▶ Task prompt: Repetition must be exact and must stop with the line bearing "PLAN DU SITE (1307, 2546)". It begins at the first line of the records and includes no pictures.

------------------------------------------------------------------------

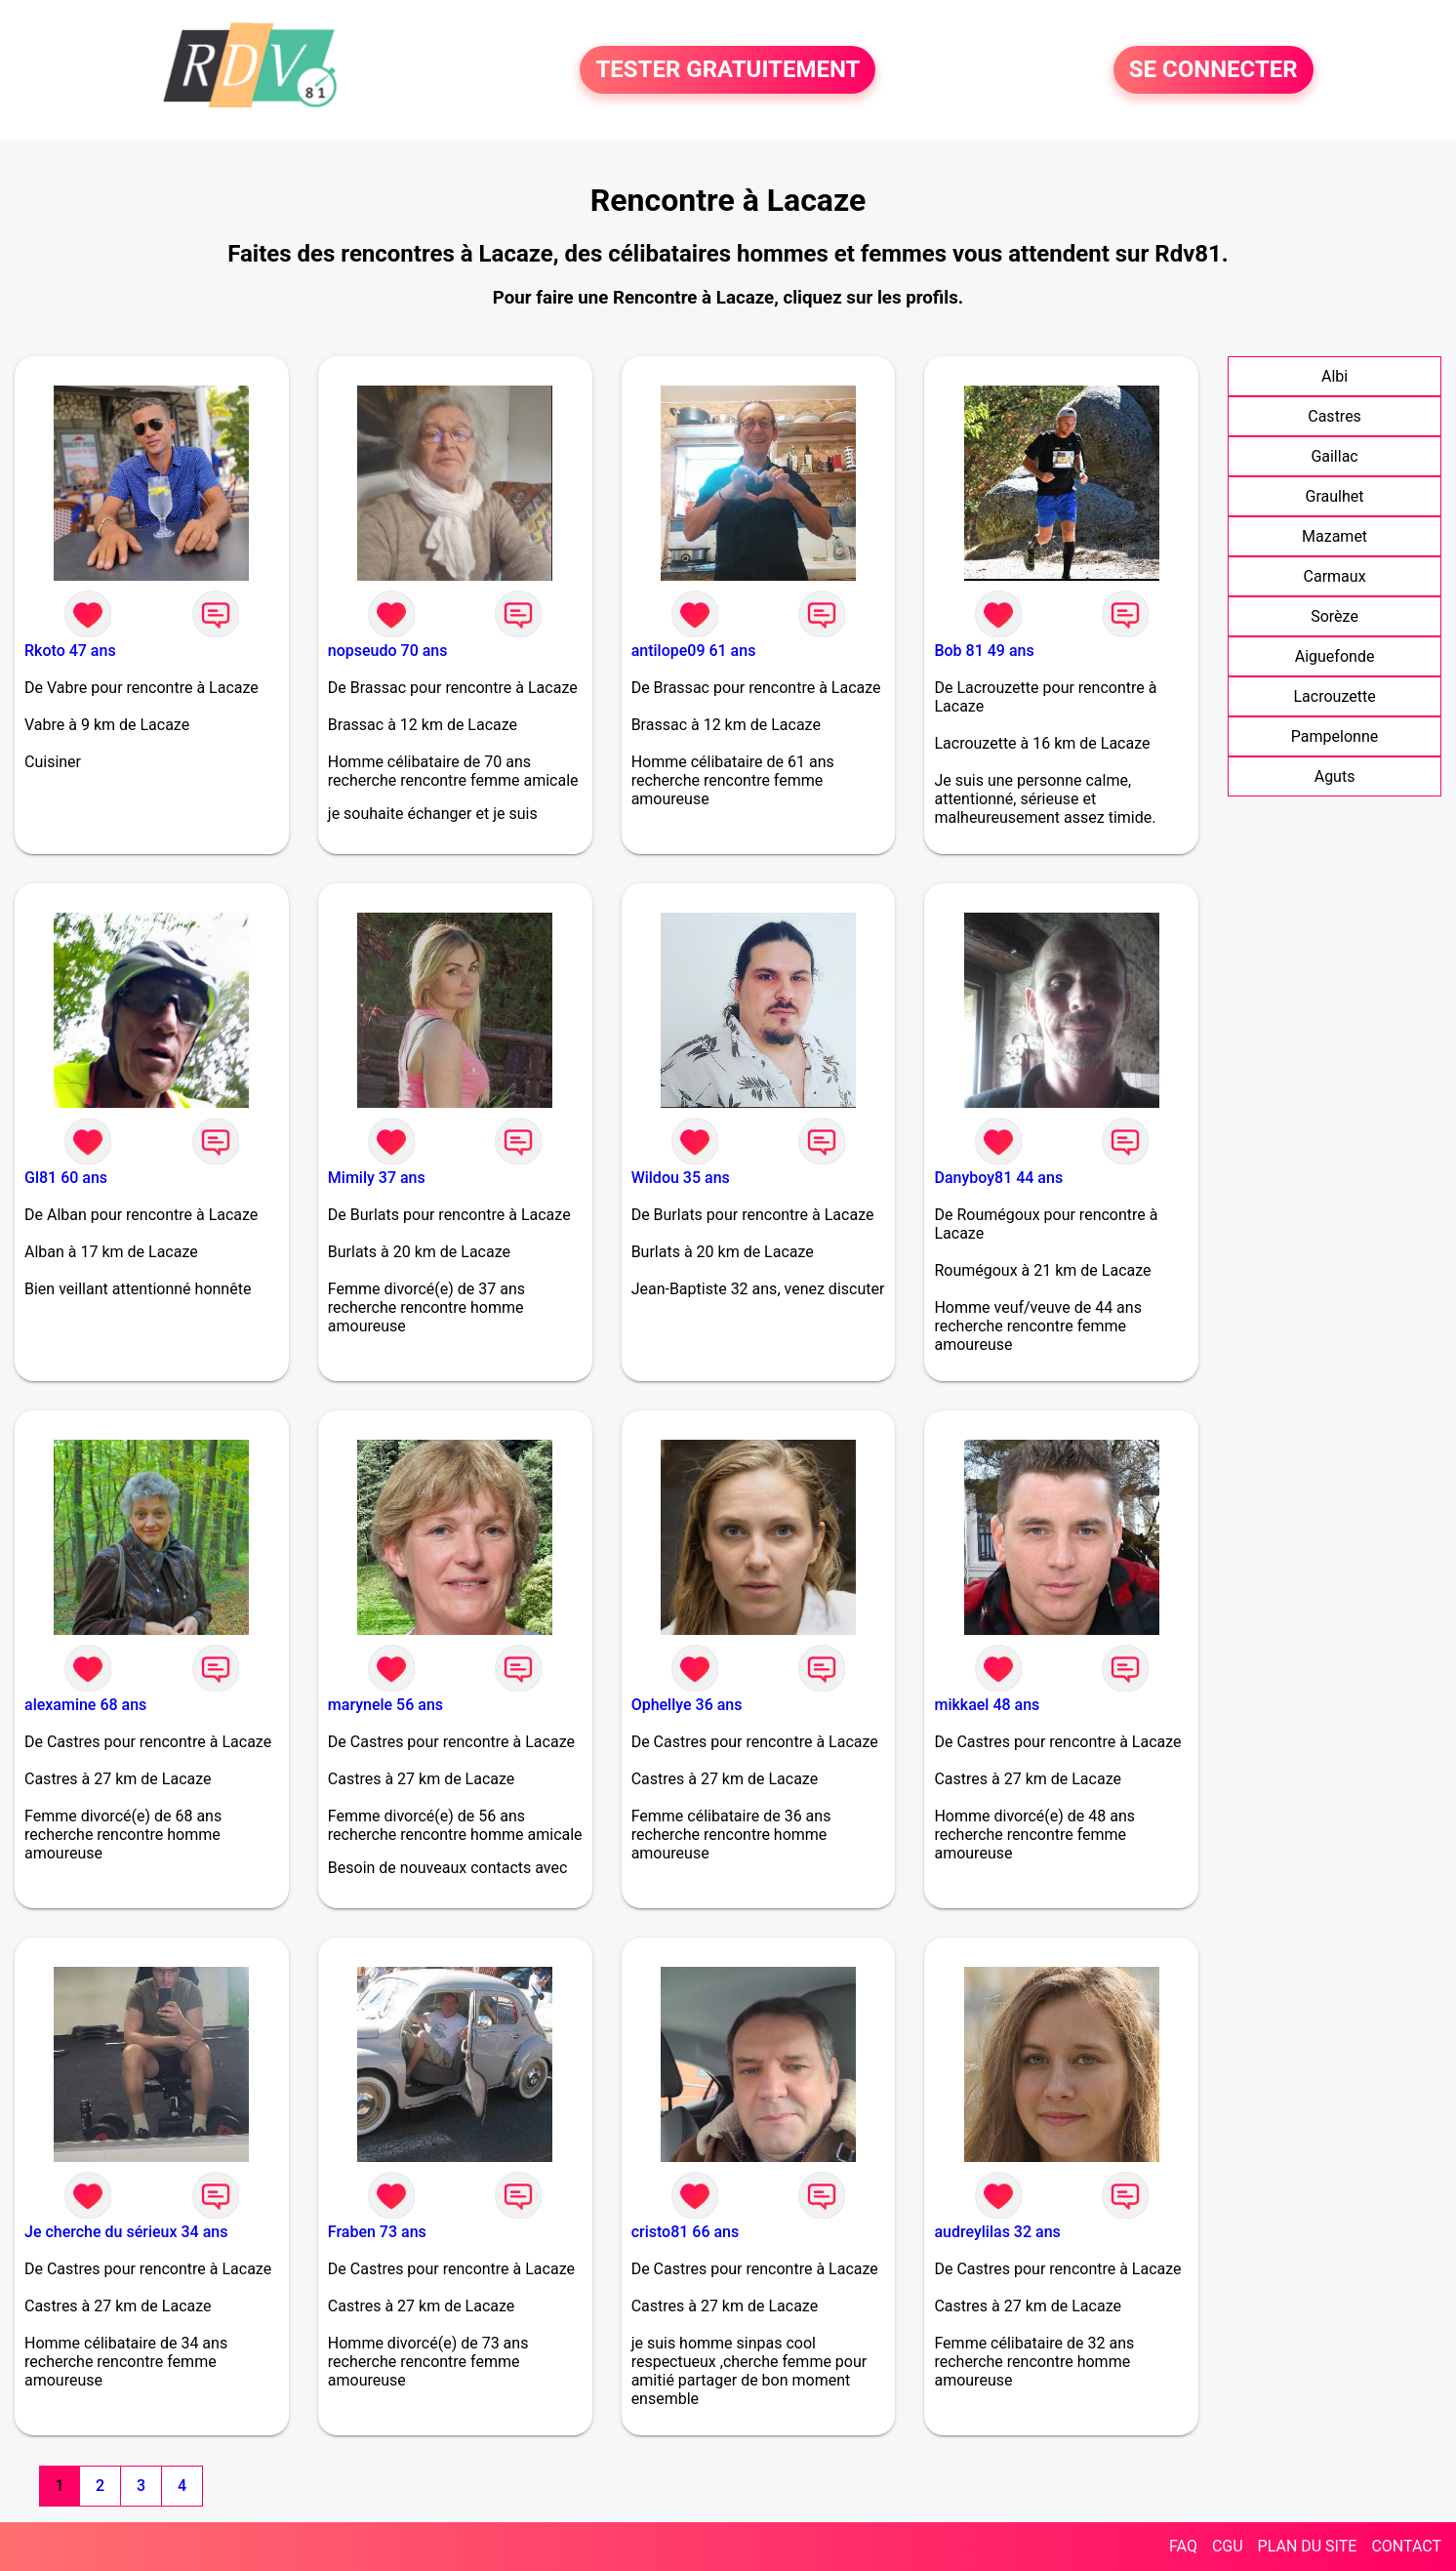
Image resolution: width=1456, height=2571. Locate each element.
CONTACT (1406, 2546)
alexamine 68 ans (85, 1704)
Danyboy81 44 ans (998, 1177)
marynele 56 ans (385, 1704)
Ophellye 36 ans (687, 1704)
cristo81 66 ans (685, 2232)
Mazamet (1334, 536)
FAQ (1183, 2546)
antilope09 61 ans (693, 650)
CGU (1227, 2546)
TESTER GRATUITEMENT (727, 70)
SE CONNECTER (1213, 70)
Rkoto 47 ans (70, 650)
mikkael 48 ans (986, 1704)
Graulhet (1335, 496)
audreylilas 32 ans (997, 2232)
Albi (1334, 376)
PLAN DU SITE (1307, 2546)
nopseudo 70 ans (388, 650)
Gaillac (1334, 456)
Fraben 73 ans (377, 2232)
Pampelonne (1334, 736)
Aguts (1334, 776)
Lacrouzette (1334, 696)
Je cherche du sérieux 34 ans (125, 2232)
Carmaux (1335, 576)
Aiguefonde (1335, 656)
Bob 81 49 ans (983, 650)
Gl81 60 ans (65, 1177)
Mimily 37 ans (376, 1177)
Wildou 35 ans (680, 1177)
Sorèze (1334, 616)
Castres (1334, 416)
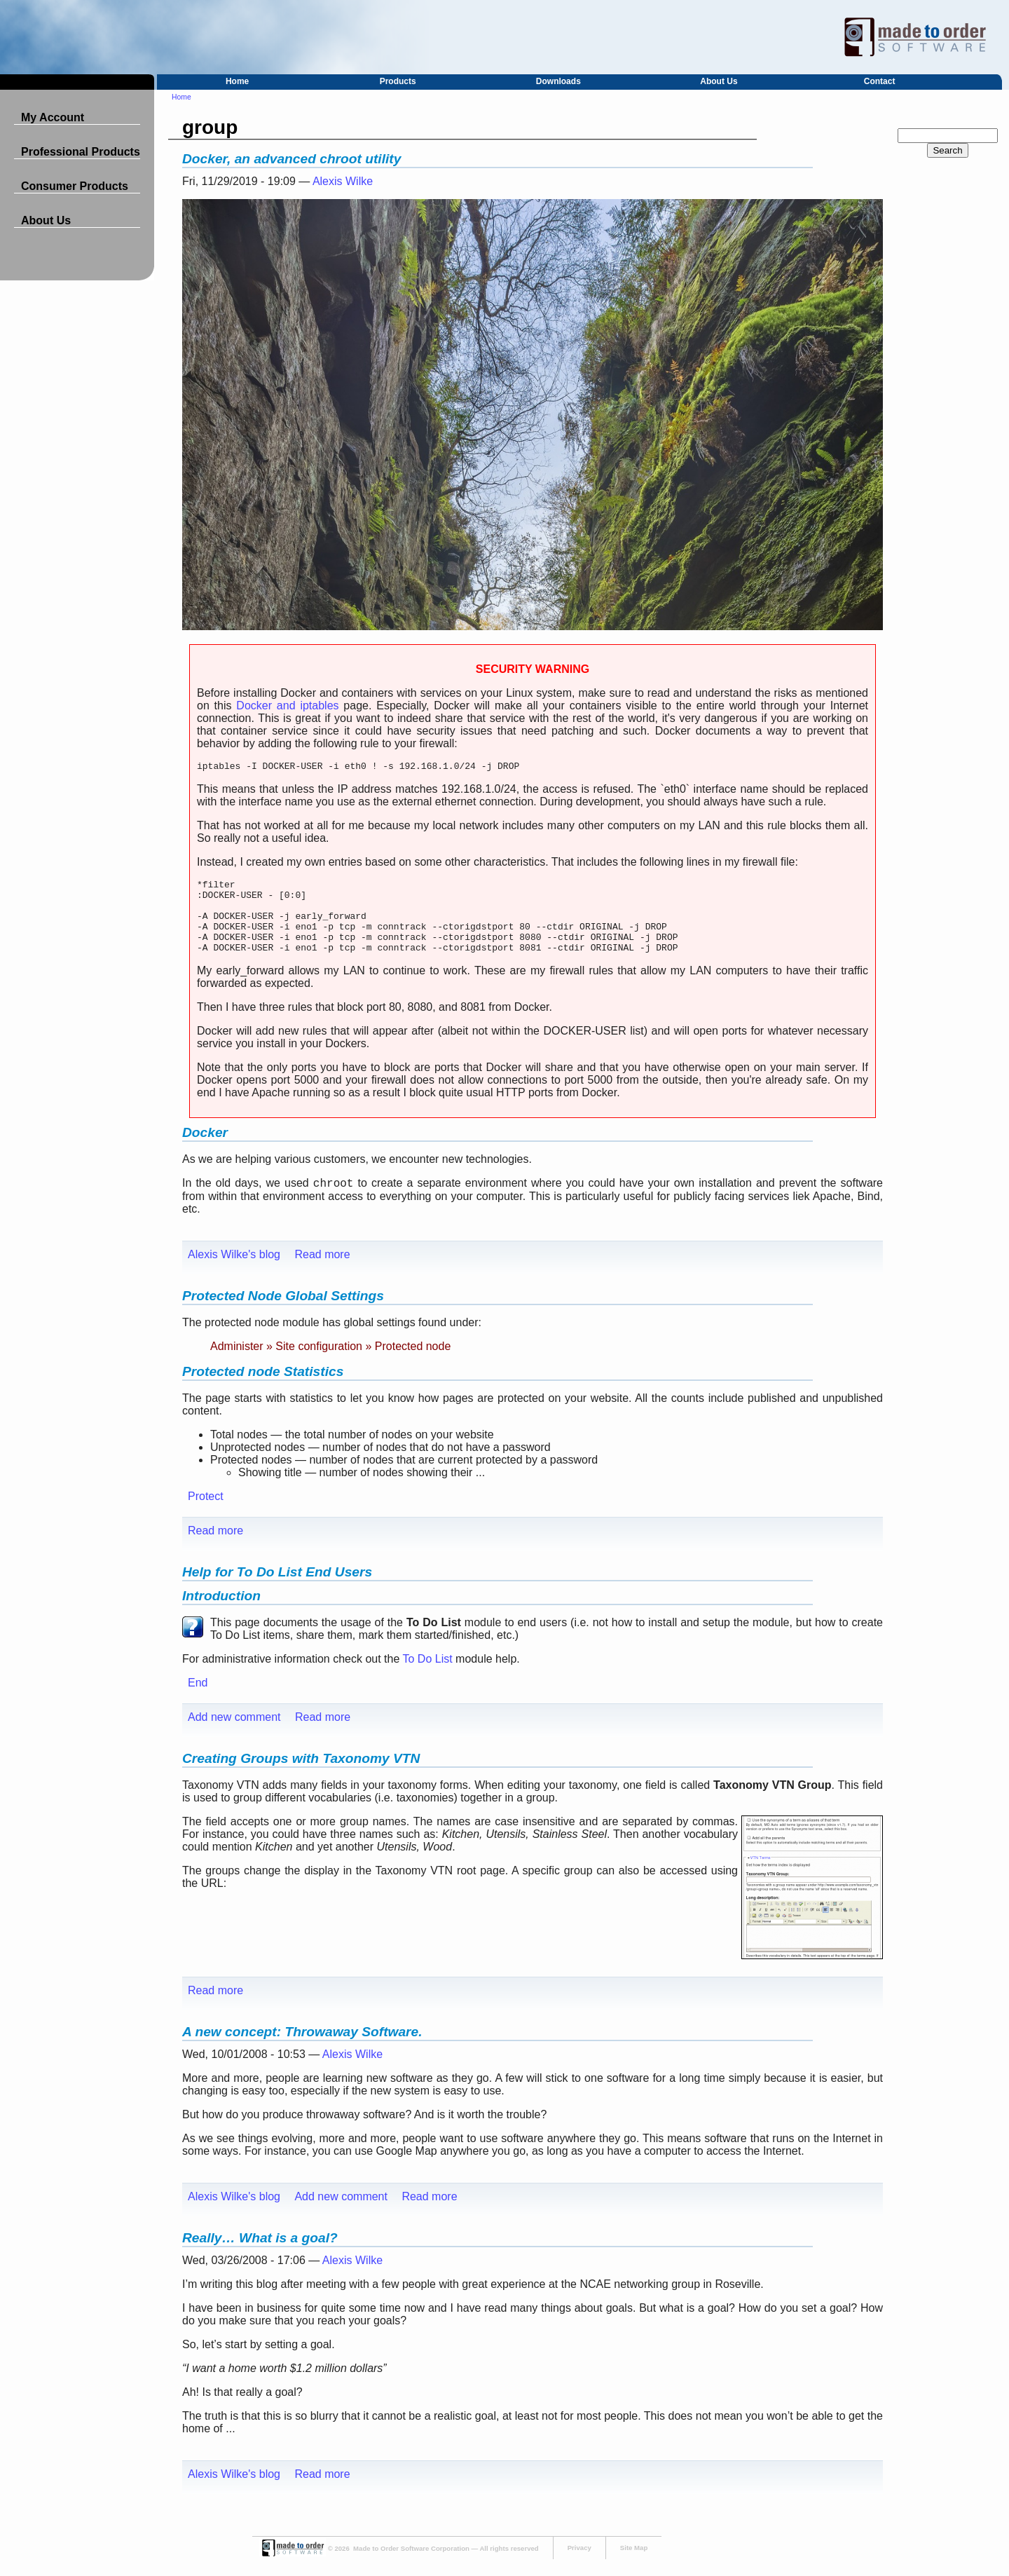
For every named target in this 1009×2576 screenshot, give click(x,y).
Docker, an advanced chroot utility (291, 158)
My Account (52, 117)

------------------------------------------------------------------------

▶ Output of the exercise:
Image resolution: width=1456, height=2571. Locate each element.
CONTACT (1406, 2546)
alexamine 68 ans (85, 1704)
Danyboy81 44 ans (998, 1177)
marynele 56 ans (385, 1704)
Ophellye 36 ans (687, 1704)
cristo81 66 ans (685, 2232)
Mazamet (1334, 536)
FAQ (1183, 2546)
antilope09 61 ans (693, 650)
CGU (1227, 2546)
TESTER GRATUITEMENT (727, 70)
SE CONNECTER (1213, 70)
Rkoto 47 ans (70, 650)
mikkael 48 ans (986, 1704)
Graulhet (1335, 496)
audreylilas 32 ans (997, 2232)
Albi (1334, 376)
PLAN DU SITE (1307, 2546)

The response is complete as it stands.